Side effects and complications
Side effects and
complications during the procedure can include: asthma attacks-
especially in children with a history of asthma, bronchitis or
recent upper respiratory tract infection- and vomiting into the
lungs.
Side effects
and complications after the procedure can include: temporary
trunk weakness; an increase in muscle tone associated with
severe pain at the site of the incision and spasms lasting as
long as 48 hrs; temporary inability to urinate
(sometimes requiring bladder
catheterization); temporary
( one to four weeks)
"pins and needles" sensation in the legs,
and small areas of permanent numbness in the legs.
Lon-term
complications are also being recognized. Hip dislocations have
occurred in a small number of individuals-typically in those who
were unable to walk prior to surgery and who had a lot of hip
and pelvic instability due to weakness of hip musculature.
(Hip dislocations also occur in individuals who do not undergo
rhizotomies.)
Many children have experience loss of available range of motion
(ROM)
in their knee and ankle joins after initial improvement, even
though their improved tone remains. This deterioration in ROM
may reflect inadequate stretching of the muscle groups
(resulting in contractures)
during the growth spurt. This complication can mean the need for
ongoing therapy.
SDR does not
replace the need for physical therapy; it may actually increase
it to the degree that the child's potential abilities increase.
Some have been concerned about the possibility of scoliosis
(spine curvature)
after SDR. However, there have been no reports that the risk of
scoliosis has increased using current procedures.
Long-term results
Children with
various degrees of leg spasticity
(able to walk, able to crawl, unable to walk or crawl)

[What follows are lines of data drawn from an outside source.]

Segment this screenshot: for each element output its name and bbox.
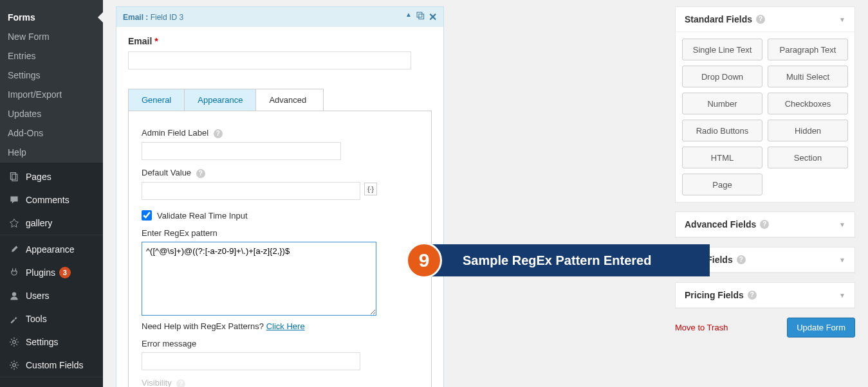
sidebar-item-appearance[interactable]: Appearance xyxy=(0,238,103,261)
wp-logo-bar xyxy=(0,0,103,8)
plug-icon xyxy=(8,266,21,279)
sidebar-item-label: Tools xyxy=(26,314,47,324)
callout-number: 9 xyxy=(406,242,442,278)
help-icon[interactable]: ? xyxy=(756,15,765,24)
chevron-down-icon: ▼ xyxy=(839,256,845,264)
default-value-input[interactable] xyxy=(142,182,360,200)
standard-fields-box: Standard Fields? ▼ Single Line TextParag… xyxy=(675,6,855,203)
svg-point-4 xyxy=(13,364,16,367)
sidebar-item-label: Comments xyxy=(26,195,69,205)
help-icon[interactable]: ? xyxy=(214,129,223,138)
field-preview-label: Email * xyxy=(128,36,432,46)
required-mark: * xyxy=(154,36,158,46)
help-icon[interactable]: ? xyxy=(176,379,185,387)
sidebar: FormsNew FormEntriesSettingsImport/Expor… xyxy=(0,0,103,387)
sidebar-item-updates[interactable]: Updates xyxy=(0,104,103,123)
svg-rect-0 xyxy=(10,173,15,179)
duplicate-icon[interactable] xyxy=(416,11,425,23)
help-icon[interactable]: ? xyxy=(748,291,757,300)
sidebar-item-settings[interactable]: Settings xyxy=(0,330,103,354)
sidebar-item-pages[interactable]: Pages xyxy=(0,165,103,188)
field-btn-page[interactable]: Page xyxy=(682,174,762,195)
regex-textarea[interactable]: ^([^@\s]+)@((?:[-a-z0-9]+\.)+[a-z]{2,})$ xyxy=(142,242,376,316)
chevron-down-icon: ▼ xyxy=(839,292,845,299)
sidebar-item-gallery[interactable]: gallery xyxy=(0,212,103,235)
sidebar-item-label: Plugins xyxy=(26,267,55,278)
callout: 9 Sample RegEx Pattern Entered xyxy=(420,244,710,276)
sidebar-item-new-form[interactable]: New Form xyxy=(0,27,103,46)
field-preview-input[interactable] xyxy=(128,51,411,69)
merge-tag-button[interactable]: {·} xyxy=(364,183,377,195)
collapse-menu[interactable]: Collapse menu xyxy=(0,380,103,387)
svg-rect-7 xyxy=(419,14,424,19)
sidebar-item-tools[interactable]: Tools xyxy=(0,307,103,330)
move-to-trash-link[interactable]: Move to Trash xyxy=(675,323,728,332)
field-btn-drop-down[interactable]: Drop Down xyxy=(682,66,762,87)
validate-checkbox[interactable] xyxy=(142,210,152,221)
error-msg-label: Error message xyxy=(142,339,418,348)
admin-label-input[interactable] xyxy=(142,142,341,160)
panel-title-prefix: Email : xyxy=(123,13,148,22)
chevron-down-icon: ▼ xyxy=(839,16,845,23)
pages-icon xyxy=(8,170,21,183)
brush-icon xyxy=(8,243,21,256)
sidebar-item-label: Users xyxy=(26,291,50,301)
help-icon[interactable]: ? xyxy=(196,169,205,178)
field-btn-hidden[interactable]: Hidden xyxy=(768,120,848,141)
sidebar-item-add-ons[interactable]: Add-Ons xyxy=(0,123,103,143)
sidebar-item-comments[interactable]: Comments xyxy=(0,188,103,212)
comment-icon xyxy=(8,194,21,206)
help-icon[interactable]: ? xyxy=(737,255,746,264)
tab-pane-advanced: Admin Field Label ? Default Value ? {·} … xyxy=(128,111,432,387)
field-btn-single-line-text[interactable]: Single Line Text xyxy=(682,39,762,60)
tab-advanced[interactable]: Advanced xyxy=(256,89,319,111)
update-form-button[interactable]: Update Form xyxy=(787,318,855,338)
box-head-advanced[interactable]: Advanced Fields? ▼ xyxy=(676,212,854,237)
error-msg-input[interactable] xyxy=(142,352,360,370)
regex-label: Enter RegEx pattern xyxy=(142,228,418,238)
field-btn-checkboxes[interactable]: Checkboxes xyxy=(768,93,848,114)
advanced-fields-box: Advanced Fields? ▼ xyxy=(675,212,855,238)
sidebar-item-label: Pages xyxy=(26,172,51,182)
tab-appearance[interactable]: Appearance xyxy=(185,89,256,111)
panel-head: Email : Field ID 3 ▲ ✕ xyxy=(116,7,443,27)
svg-rect-1 xyxy=(12,174,17,181)
svg-rect-6 xyxy=(417,12,422,17)
field-btn-number[interactable]: Number xyxy=(682,93,762,114)
field-btn-paragraph-text[interactable]: Paragraph Text xyxy=(768,39,848,60)
sidebar-item-help[interactable]: Help xyxy=(0,143,103,162)
help-icon[interactable]: ? xyxy=(760,220,769,229)
field-btn-section[interactable]: Section xyxy=(768,147,848,168)
sidebar-item-entries[interactable]: Entries xyxy=(0,46,103,66)
update-badge: 3 xyxy=(59,267,71,278)
sidebar-item-users[interactable]: Users xyxy=(0,284,103,307)
callout-text: Sample RegEx Pattern Entered xyxy=(463,253,651,268)
sidebar-item-custom-fields[interactable]: Custom Fields xyxy=(0,354,103,377)
field-btn-radio-buttons[interactable]: Radio Buttons xyxy=(682,120,762,141)
sidebar-item-label: gallery xyxy=(26,218,52,228)
regex-help-link[interactable]: Click Here xyxy=(266,321,305,331)
sidebar-item-import-export[interactable]: Import/Export xyxy=(0,85,103,104)
field-btn-html[interactable]: HTML xyxy=(682,147,762,168)
wrench-icon xyxy=(8,312,21,325)
pin-icon xyxy=(8,217,21,230)
admin-label-lbl: Admin Field Label ? xyxy=(142,128,418,138)
svg-point-2 xyxy=(12,292,16,296)
sidebar-item-forms[interactable]: Forms xyxy=(0,8,103,27)
box-head-standard[interactable]: Standard Fields? ▼ xyxy=(676,7,854,32)
svg-point-3 xyxy=(13,341,16,344)
collapse-field-icon[interactable]: ▲ xyxy=(405,11,412,23)
panel-title-suffix: Field ID 3 xyxy=(151,13,183,22)
sidebar-item-plugins[interactable]: Plugins3 xyxy=(0,261,103,284)
tab-general[interactable]: General xyxy=(129,89,185,111)
sidebar-item-label: Appearance xyxy=(26,244,75,255)
box-head-pricing[interactable]: Pricing Fields? ▼ xyxy=(676,283,854,308)
delete-icon[interactable]: ✕ xyxy=(429,11,437,23)
sidebar-item-label: Settings xyxy=(26,337,59,347)
regex-help-row: Need Help with RegEx Patterns? Click Her… xyxy=(142,321,418,331)
default-value-lbl: Default Value ? xyxy=(142,168,418,178)
sidebar-item-label: Custom Fields xyxy=(26,360,83,370)
user-icon xyxy=(8,289,21,302)
sidebar-item-settings-gf[interactable]: Settings xyxy=(0,66,103,85)
field-btn-multi-select[interactable]: Multi Select xyxy=(768,66,848,87)
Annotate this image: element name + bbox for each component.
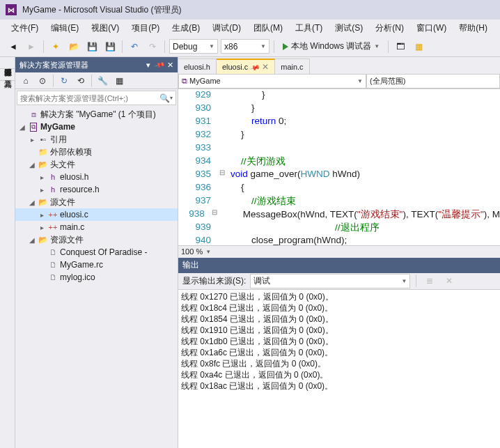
close-icon[interactable]: ✕ — [167, 61, 173, 70]
code-text[interactable]: } — [228, 102, 500, 116]
tree-node[interactable]: ◢📂资源文件 — [15, 233, 178, 246]
menu-item[interactable]: 工具(T) — [290, 20, 328, 36]
expand-icon[interactable]: ▸ — [38, 173, 46, 181]
fold-icon[interactable] — [217, 155, 228, 169]
redo-button[interactable]: ↷ — [145, 39, 160, 54]
tree-node[interactable]: 🗋mylog.ico — [15, 271, 178, 284]
fold-icon[interactable] — [217, 102, 228, 116]
code-text[interactable]: void game_over(HWND hWnd) — [228, 169, 500, 182]
code-line[interactable]: 935⊟void game_over(HWND hWnd) — [178, 169, 500, 182]
tree-node[interactable]: 🗋Conquest Of Paradise - — [15, 246, 178, 258]
code-text[interactable]: close_program(hWnd); — [228, 235, 500, 245]
menu-item[interactable]: 视图(V) — [86, 20, 125, 36]
code-text[interactable]: MessageBox(hWnd, TEXT("游戏结束"), TEXT("温馨提… — [219, 208, 500, 222]
code-text[interactable]: } — [228, 129, 500, 142]
code-line[interactable]: 936 { — [178, 182, 500, 195]
side-tab[interactable]: 服务器资源管理器 — [0, 57, 15, 69]
expand-icon[interactable]: ▸ — [38, 211, 46, 219]
code-line[interactable]: 939 //退出程序 — [178, 222, 500, 235]
nav-member-select[interactable]: (全局范围) — [366, 74, 500, 88]
fold-icon[interactable]: ⊟ — [210, 208, 219, 222]
code-line[interactable]: 937 //游戏结束 — [178, 195, 500, 208]
expand-icon[interactable]: ◢ — [28, 161, 36, 169]
tool-button[interactable]: 🗔 — [393, 39, 408, 54]
menu-item[interactable]: 团队(M) — [248, 20, 288, 36]
config-select[interactable]: Debug▼ — [169, 39, 218, 54]
editor-tab[interactable]: eluosi.c📌✕ — [217, 59, 275, 74]
save-all-button[interactable]: 💾 — [102, 39, 118, 54]
new-button[interactable]: ✦ — [48, 39, 63, 54]
code-text[interactable]: //游戏结束 — [228, 195, 500, 208]
fold-icon[interactable] — [217, 89, 228, 102]
editor-tab[interactable]: eluosi.h — [178, 59, 217, 74]
refresh-button[interactable]: ⟲ — [73, 73, 88, 88]
run-button[interactable]: 本地 Windows 调试器 ▼ — [279, 39, 384, 54]
platform-select[interactable]: x86▼ — [221, 39, 269, 54]
fold-icon[interactable] — [217, 235, 228, 245]
fold-icon[interactable] — [217, 142, 228, 155]
tool-button[interactable]: ▦ — [411, 39, 426, 54]
collapse-button[interactable]: ⊙ — [35, 73, 50, 88]
sync-button[interactable]: ↻ — [56, 73, 72, 88]
menu-item[interactable]: 项目(P) — [126, 20, 165, 36]
nav-scope-select[interactable]: ⧉ MyGame ▼ — [178, 74, 366, 88]
output-tool-button[interactable]: ✕ — [442, 273, 457, 288]
home-button[interactable]: ⌂ — [18, 73, 33, 88]
code-text[interactable]: //退出程序 — [228, 222, 500, 235]
close-icon[interactable]: ✕ — [262, 62, 269, 72]
tree-node[interactable]: ▸heluosi.h — [15, 171, 178, 183]
code-line[interactable]: 938⊟ MessageBox(hWnd, TEXT("游戏结束"), TEXT… — [178, 208, 500, 222]
side-tab[interactable]: 工具箱 — [0, 69, 15, 81]
code-line[interactable]: 929 } — [178, 89, 500, 102]
code-line[interactable]: 934 //关闭游戏 — [178, 155, 500, 169]
fold-icon[interactable] — [217, 129, 228, 142]
code-text[interactable]: { — [228, 182, 500, 195]
fold-icon[interactable] — [217, 116, 228, 129]
zoom-level[interactable]: 100 % — [181, 247, 203, 256]
expand-icon[interactable]: ◢ — [28, 236, 36, 244]
tree-node[interactable]: ⧈解决方案 "MyGame" (1 个项目) — [15, 108, 178, 121]
expand-icon[interactable]: ◢ — [28, 199, 36, 206]
output-source-select[interactable]: 调试 ▼ — [250, 274, 410, 288]
tree-node[interactable]: ▸▪▫引用 — [15, 133, 178, 146]
code-line[interactable]: 933 — [178, 142, 500, 155]
save-button[interactable]: 💾 — [84, 39, 100, 54]
expand-icon[interactable]: ◢ — [18, 123, 26, 131]
tree-node[interactable]: ▸++main.c — [15, 221, 178, 233]
menu-item[interactable]: 分析(N) — [370, 20, 409, 36]
tree-node[interactable]: ◢📂头文件 — [15, 158, 178, 171]
output-tool-button[interactable]: ≣ — [422, 273, 437, 288]
expand-icon[interactable]: ▸ — [28, 136, 36, 144]
code-editor[interactable]: 929 }930 }931 return 0;932 }933934 //关闭游… — [178, 89, 500, 245]
tree-node[interactable]: 🗋MyGame.rc — [15, 258, 178, 271]
show-all-button[interactable]: ▦ — [111, 73, 127, 88]
solution-search[interactable]: 🔍 ▾ — [17, 91, 176, 105]
fold-icon[interactable] — [217, 182, 228, 195]
expand-icon[interactable]: ▸ — [38, 186, 46, 194]
menu-item[interactable]: 生成(B) — [166, 20, 205, 36]
menu-item[interactable]: 调试(D) — [207, 20, 247, 36]
code-text[interactable]: return 0; — [228, 116, 500, 129]
code-line[interactable]: 932 } — [178, 129, 500, 142]
back-button[interactable]: ◄ — [6, 39, 21, 54]
dropdown-icon[interactable]: ▾ — [146, 61, 150, 70]
menu-item[interactable]: 帮助(H) — [453, 20, 493, 36]
code-line[interactable]: 930 } — [178, 102, 500, 116]
menu-item[interactable]: 文件(F) — [6, 20, 44, 36]
forward-button[interactable]: ► — [24, 39, 39, 54]
pin-icon[interactable]: 📌 — [153, 59, 165, 70]
expand-icon[interactable]: ▸ — [38, 224, 46, 231]
solution-tree[interactable]: ⧈解决方案 "MyGame" (1 个项目)◢⧉MyGame▸▪▫引用📁外部依赖… — [15, 107, 178, 448]
tree-node[interactable]: ◢📂源文件 — [15, 196, 178, 208]
search-input[interactable] — [20, 94, 159, 102]
undo-button[interactable]: ↶ — [127, 39, 142, 54]
code-text[interactable] — [228, 142, 500, 155]
tree-node[interactable]: 📁外部依赖项 — [15, 146, 178, 158]
fold-icon[interactable]: ⊟ — [217, 169, 228, 182]
props-button[interactable]: 🔧 — [95, 73, 110, 88]
tree-node[interactable]: ▸hresource.h — [15, 183, 178, 196]
code-text[interactable]: } — [228, 89, 500, 102]
editor-tab[interactable]: main.c — [275, 59, 309, 74]
output-content[interactable]: 线程 0x1270 已退出，返回值为 0 (0x0)。线程 0x18c4 已退出… — [178, 290, 500, 449]
tree-node[interactable]: ▸++eluosi.c — [15, 208, 178, 221]
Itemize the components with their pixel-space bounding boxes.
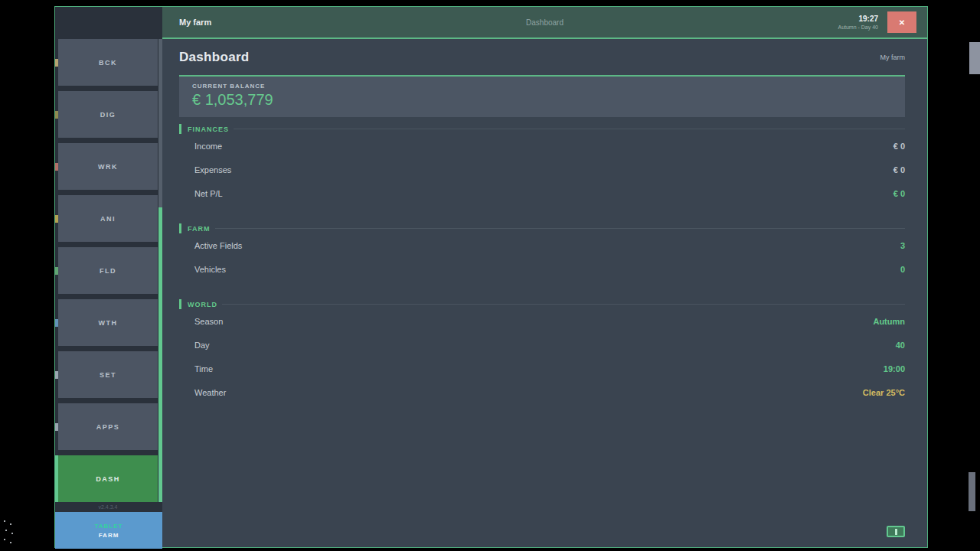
main-panel: My farm Dashboard 19:27 Autumn - Day 40 … <box>162 7 927 547</box>
row-value: € 0 <box>893 189 905 198</box>
tablet-brand-footer: TABLET FARM <box>55 512 162 549</box>
row-value: € 0 <box>893 142 905 151</box>
world-row-day: Day 40 <box>179 333 905 357</box>
sidebar-item-animals[interactable]: ANI <box>58 195 158 242</box>
balance-card: CURRENT BALANCE € 1,053,779 <box>179 77 905 117</box>
section-farm-header: FARM <box>179 223 905 233</box>
sidebar-item-fields[interactable]: FLD <box>58 247 158 294</box>
sidebar-mark-icon <box>55 267 58 275</box>
section-rule <box>234 129 905 129</box>
row-label: Net P/L <box>194 189 223 198</box>
sidebar-active-indicator <box>55 455 58 502</box>
row-label: Time <box>194 364 213 373</box>
section-rule <box>215 228 906 229</box>
balance-value: € 1,053,779 <box>192 91 905 109</box>
world-row-weather: Weather Clear 25°C <box>179 380 905 404</box>
titlebar: My farm Dashboard 19:27 Autumn - Day 40 … <box>162 7 927 39</box>
section-rule <box>222 304 905 305</box>
dashboard-content: Dashboard My farm CURRENT BALANCE € 1,05… <box>162 39 927 547</box>
page-title: Dashboard <box>179 50 250 65</box>
titlebar-app-title: Dashboard <box>162 18 927 27</box>
row-value: Clear 25°C <box>863 388 905 397</box>
row-value: 0 <box>900 265 905 274</box>
section-world-header: WORLD <box>179 299 905 309</box>
row-value: € 0 <box>893 165 905 174</box>
finances-row-netpl: Net P/L € 0 <box>179 181 905 205</box>
date-label: Autumn - Day 40 <box>838 24 878 31</box>
row-value: 40 <box>896 341 905 350</box>
row-label: Day <box>194 341 210 350</box>
sidebar-mark-icon <box>55 111 58 119</box>
edge-scrollbar-top[interactable] <box>969 42 980 74</box>
sidebar-header-block <box>58 7 158 39</box>
sidebar-item-weather[interactable]: WTH <box>58 299 158 346</box>
world-row-season: Season Autumn <box>179 309 905 333</box>
sidebar-item-settings[interactable]: SET <box>58 351 158 398</box>
section-accent-bar <box>179 223 181 233</box>
section-accent-bar <box>179 299 181 309</box>
row-value: 3 <box>900 241 905 250</box>
page-farm-label: My farm <box>880 54 906 61</box>
brand-line-farm: FARM <box>99 532 119 539</box>
row-label: Vehicles <box>194 265 226 274</box>
row-label: Active Fields <box>194 241 242 250</box>
farm-row-active-fields: Active Fields 3 <box>179 233 905 257</box>
close-icon: ✕ <box>899 18 905 27</box>
finances-row-expenses: Expenses € 0 <box>179 158 905 181</box>
clock-label: 19:27 <box>838 15 878 24</box>
row-label: Season <box>194 317 223 326</box>
sidebar-mark-icon <box>55 319 58 327</box>
row-label: Weather <box>194 388 226 397</box>
page-header: Dashboard My farm <box>179 39 905 75</box>
close-button[interactable]: ✕ <box>887 11 916 33</box>
sidebar-mark-icon <box>55 163 58 171</box>
game-screen: BCK DIG WRK ANI FLD WTH SET APPS DASH v2… <box>0 0 980 551</box>
version-label: v2.4.3.4 <box>58 502 158 512</box>
row-value: 19:00 <box>884 364 905 373</box>
sidebar-item-apps[interactable]: APPS <box>58 403 158 450</box>
sidebar: BCK DIG WRK ANI FLD WTH SET APPS DASH v2… <box>55 7 162 547</box>
section-title: FINANCES <box>188 126 229 133</box>
sidebar-mark-icon <box>55 371 58 379</box>
sidebar-mark-icon <box>55 59 58 67</box>
edge-scrollbar-bottom[interactable] <box>969 472 975 511</box>
section-finances-header: FINANCES <box>179 124 905 134</box>
sidebar-item-dashboard[interactable]: DASH <box>58 455 158 502</box>
world-row-time: Time 19:00 <box>179 357 905 380</box>
battery-level-bar <box>895 529 897 535</box>
row-label: Income <box>194 142 222 151</box>
sidebar-mark-icon <box>55 215 58 223</box>
sidebar-item-dig[interactable]: DIG <box>58 91 158 138</box>
row-value: Autumn <box>873 317 905 326</box>
sidebar-mark-icon <box>55 423 58 431</box>
farm-row-vehicles: Vehicles 0 <box>179 257 905 281</box>
titlebar-farm-name: My farm <box>179 18 211 27</box>
row-label: Expenses <box>194 165 231 174</box>
brand-line-tablet: TABLET <box>95 523 123 530</box>
battery-icon <box>887 526 905 537</box>
section-accent-bar <box>179 124 181 134</box>
finances-row-income: Income € 0 <box>179 134 905 158</box>
section-title: FARM <box>188 225 211 233</box>
sidebar-item-back[interactable]: BCK <box>58 39 158 86</box>
tablet-panel: BCK DIG WRK ANI FLD WTH SET APPS DASH v2… <box>54 6 928 548</box>
sidebar-item-work[interactable]: WRK <box>58 143 158 190</box>
balance-label: CURRENT BALANCE <box>192 83 905 90</box>
section-title: WORLD <box>188 301 217 308</box>
hud-dots-decor <box>4 520 16 545</box>
titlebar-clock-block: 19:27 Autumn - Day 40 <box>838 15 878 31</box>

have significant improvement in the tone of every muscle tested.
Also, preoperative functional goals set by the clinical team are
met more than 80 percent of the time. However, it is becoming
apparent that SDR is not a procedure guaranteed to prevent the
need for further surgery. Some may eventually require hip
surgery due to significant hip dislocation. Some may require
tendon surgery to increase limited range in a joint.